De acordo com a PF, o local funcionava como ponto de coleta de valores do grupo, como recolhimento de uma mensalidade conhecida como ‘cebola’.
Ainda conforme o relatório, a empresa recebia depósitos frequentes, inclusive valores fracionados para dificultar o rastreamento pelas autoridades e transferências de outros investigados por lavagem como a empresa Buzeira Digital, do influenciador Bruno Alexssander Souza Silva, e Giliard Vidal dos Santos, filho de Deolane Bezerra. Além disso, figura como uma das principais peças na estratégia de blindagem patrimonial e integração de capitais do grupo.
A investigação aponta que a avó do cantor, Vera Lúcia Santana, e o companheiro dela, Tiago de Oliveira, atuavam como “laranjas” no esquema, sendo utilizados para ocultar o real controle e a origem dos recursos.
Segundo a PF, Vera assumiu a sociedade do restaurante após o artista ser alvo de buscas e apreensões por supostos vínculos com o Primeiro Comando da Capital (PCC) e participação em rifas ilegais. “Peça de mescla absorvendo aportes físicos (‘cebola’ da facção) sob escudo alimentar, transferida à avó após investigações para possivelmente resguardar lucros ‘limpos’.”
Entre abril de 2024 e outubro de 2025, o restaurante movimentou mais de R$ 30 milhões. “A empresa apresenta movimentação financeira incompatível com seu porte […] correspondendo a uma média mensal superior a R$ 1,4 milhão.”
Nesse período, a empresa também teria transferido R$ 257,4 mil a Tiago em menos de dois meses. “Tiago é considerado liderança do esquema, gestor estratégico e de decisões operacionais. Referido como ‘Pai’ por Ryan. Transaciona os fundos de alto risco, injeta em mescla, saca capital lavado de restaurantes da família e efetua consumos paralelos.”

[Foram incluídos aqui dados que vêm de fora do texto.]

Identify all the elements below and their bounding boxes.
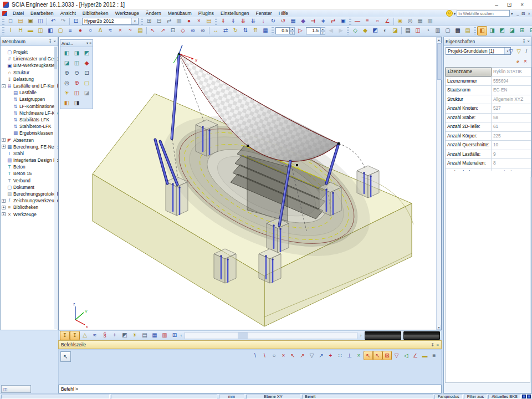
properties-combo[interactable]: Projekt-Grunddaten (1) ▾: [446, 47, 511, 55]
viewport-vscrollbar[interactable]: ▲ ▼: [436, 37, 441, 330]
column-icon[interactable]: I: [6, 26, 16, 35]
gallery2-icon[interactable]: ▥: [433, 26, 443, 35]
menu-item[interactable]: Bibliotheken: [79, 10, 112, 17]
section-icon[interactable]: §: [100, 331, 110, 340]
printer-icon[interactable]: ▤: [403, 26, 413, 35]
document2-icon[interactable]: ▢: [443, 26, 453, 35]
save-all-icon[interactable]: ▣: [25, 17, 35, 26]
menu-item[interactable]: Menübaum: [165, 10, 195, 17]
snap-grid-icon[interactable]: ∷: [335, 351, 345, 360]
property-row[interactable]: Anzahl Stäbe: 58: [446, 114, 531, 123]
property-row[interactable]: Struktur Allgemein XYZ: [446, 95, 531, 105]
command-input[interactable]: Befehl >: [58, 385, 442, 393]
subsoil-icon[interactable]: ≈: [105, 26, 115, 35]
scroll-up-icon[interactable]: ▲: [437, 37, 441, 42]
zoom-window-icon[interactable]: ⊡: [81, 68, 92, 78]
opening-icon[interactable]: ▢: [55, 26, 65, 35]
bks-button-1[interactable]: ··: [522, 395, 526, 398]
project-combo[interactable]: Hyper2b 2012 ▾: [82, 18, 139, 25]
snap-midpoint-icon[interactable]: ↖: [373, 351, 382, 360]
animation-bar-2[interactable]: [403, 331, 440, 340]
layout-icon-6[interactable]: ⊟: [527, 26, 532, 35]
line-load-icon[interactable]: ⇓: [228, 17, 238, 26]
table-icon[interactable]: ▦: [150, 331, 160, 340]
view-params-icon[interactable]: ◫: [71, 88, 82, 98]
point-moment-icon[interactable]: ↻: [268, 17, 278, 26]
spin-down-icon[interactable]: ▼: [320, 31, 325, 35]
maximize-button[interactable]: ⊡: [507, 2, 511, 8]
copy-icon[interactable]: ⇄: [221, 26, 231, 35]
spin-up-icon[interactable]: ▲: [320, 27, 325, 31]
support-icon[interactable]: Δ: [95, 26, 105, 35]
tree-expander-icon[interactable]: +: [2, 206, 6, 209]
property-row[interactable]: Anzahl Körper: 225: [446, 132, 531, 141]
polyline-icon[interactable]: ≡: [362, 17, 372, 26]
snap-clear-icon[interactable]: ×: [354, 351, 364, 360]
spin-down-icon[interactable]: ▼: [290, 31, 295, 35]
3d-model-view[interactable]: x z Y x: [59, 37, 437, 330]
property-row[interactable]: Anzahl Materialien: 8: [446, 159, 531, 168]
tree-item[interactable]: + ▦ Berechnung, FE-Netz: [1, 144, 58, 150]
tendon-icon[interactable]: ~: [125, 26, 135, 35]
hinge-icon[interactable]: ○: [85, 26, 95, 35]
gallery-icon[interactable]: ●: [184, 17, 194, 26]
shell-icon[interactable]: ◧: [45, 26, 55, 35]
menu-item[interactable]: Plugins: [195, 10, 217, 17]
close-window-icon[interactable]: ⊡: [71, 17, 81, 26]
snap-ortho-icon[interactable]: ⊥: [345, 351, 354, 360]
vscroll-thumb[interactable]: [437, 43, 442, 80]
tree-item[interactable]: # Linienraster und Geschosse: [1, 55, 58, 62]
load-case-icon[interactable]: ▣: [338, 17, 348, 26]
line-moment-icon[interactable]: ↺: [278, 17, 288, 26]
catalog-block-icon[interactable]: ▤: [135, 26, 145, 35]
view-camera-icon[interactable]: ◫: [71, 58, 82, 68]
filter-icon[interactable]: ▽: [507, 47, 515, 55]
wind-load-icon[interactable]: ⇉: [308, 17, 318, 26]
webhelp-search-input[interactable]: [457, 10, 510, 17]
zoom-out-icon[interactable]: ⊖: [71, 68, 82, 78]
mdi-close-button[interactable]: ×: [528, 11, 530, 16]
status-toggle[interactable]: Aktuelles BKS: [488, 395, 521, 399]
undo-icon[interactable]: ↶: [48, 17, 58, 26]
menu-item[interactable]: Werkzeuge: [112, 10, 142, 17]
mdi-minimize-button[interactable]: _: [516, 11, 519, 16]
tree-item[interactable]: ▥ Integriertes Design Forms: [1, 157, 58, 163]
move-point-icon[interactable]: ↗: [298, 351, 307, 360]
light-icon[interactable]: ☀: [62, 88, 72, 98]
tree-item[interactable]: ⇅ LF-Kombinationen: [1, 103, 58, 110]
pointer-tool-button[interactable]: ↖: [60, 351, 71, 362]
tree-item[interactable]: I Stahl: [1, 150, 58, 157]
mirror-icon[interactable]: ⇅: [241, 26, 250, 35]
prev-view-icon[interactable]: ◀: [326, 26, 336, 35]
filter-lightning-icon[interactable]: ▽: [515, 47, 523, 55]
property-row[interactable]: Lizenznummer 555694: [446, 77, 531, 86]
scroll-left-icon[interactable]: ‹: [180, 334, 183, 337]
close-button[interactable]: ×: [520, 2, 524, 8]
view-axo-icon[interactable]: ◪: [62, 58, 72, 68]
view-front-icon[interactable]: ◧: [62, 48, 72, 58]
grid-icon[interactable]: ▦: [415, 17, 425, 26]
angle-icon[interactable]: ∠: [382, 17, 392, 26]
animation-bar-1[interactable]: [365, 331, 401, 340]
tree-item[interactable]: ⇓ Belastung: [1, 76, 58, 83]
paste-icon[interactable]: ▥: [425, 17, 435, 26]
tree-expander-icon[interactable]: +: [2, 145, 6, 149]
catalog-icon[interactable]: ▤: [204, 17, 214, 26]
scale-tool-icon[interactable]: ▷: [295, 26, 305, 35]
wireframe-icon[interactable]: ◇: [350, 26, 360, 35]
zoom-in-icon[interactable]: ⊕: [62, 68, 72, 78]
menu-item[interactable]: Ansicht: [57, 10, 79, 17]
beam-icon[interactable]: H: [16, 26, 25, 35]
menu-item[interactable]: Hilfe: [275, 10, 291, 17]
select-marquee-icon[interactable]: ⊡: [168, 26, 178, 35]
layout-icon-2[interactable]: ◨: [487, 26, 497, 35]
tree-item[interactable]: ▢ Dokument: [1, 184, 58, 191]
mobile-load-icon[interactable]: ⇄: [328, 17, 338, 26]
select-cursor-icon[interactable]: ↖: [288, 351, 298, 360]
window-icon[interactable]: ◧: [62, 98, 72, 108]
node-icon[interactable]: ●: [75, 26, 85, 35]
calculator-icon[interactable]: ×: [194, 17, 204, 26]
load-panel-icon[interactable]: ▦: [288, 17, 298, 26]
plate-icon[interactable]: ▬: [25, 26, 35, 35]
tree-scrollbar[interactable]: [54, 46, 57, 329]
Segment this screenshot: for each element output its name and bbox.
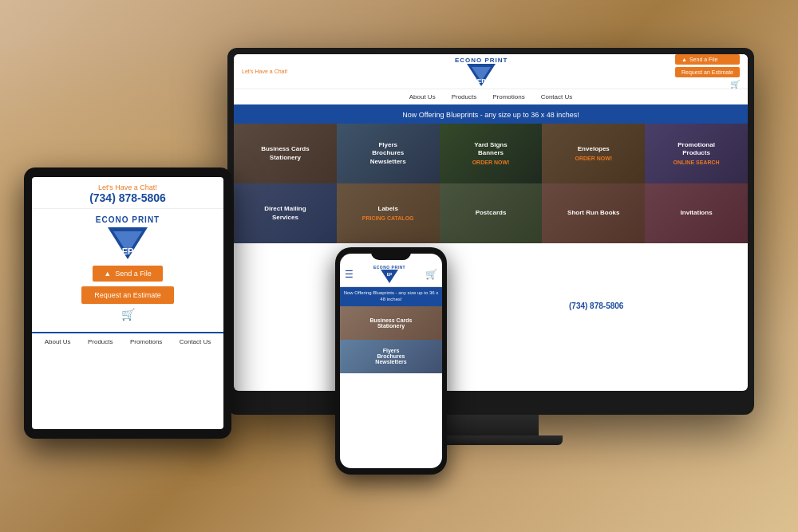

Apesar disso, o restaurante operava regularmente, o que ajudava a sustentar a aparência de legalidade. “O restaurante existe e funciona, realizando pagamentos consistentes a fornecedores de bebidas e carnes, gerando lastro comercial.”
Segundo a PF, após passar pelo caixa do estabelecimento e ser misturado às receitas reais, o dinheiro era redistribuído já com aparência lícita.
Operação
A Operação Narco Fluxo foi deflagrada pela Polícia Federal na quarta-feira (15/4), com a participação de mais de 200 policiais. Ao todo, foram cumpridos 45 mandados de busca e apreensão e 39 de prisão temporária.
Segundo a PF, o grupo investigado pode ter movimentado mais de R$ 260 bilhões. Foram apreendidos dinheiro em espécie, veículos de luxo, armas, além de documentos e equipamentos eletrônicos.
Entre os presos estão MC Ryan SP, apontado como principal beneficiário do esquema, além de MC Poze do Rodo, Raphael Sousa Oliveira, responsável pela página Choquei, o influenciador Chris Dias e sua esposa, Débora Paixão.
De acordo com as autoridades, o esquema utilizava empresas do ramo artístico e digital para misturar receitas legais com dinheiro de atividades ilícitas, como tráfico de drogas, apostas ilegais e rifas virtuais.
A Justiça determinou o bloqueio de até R$ 2,2 bilhões em bens ligados aos investigados.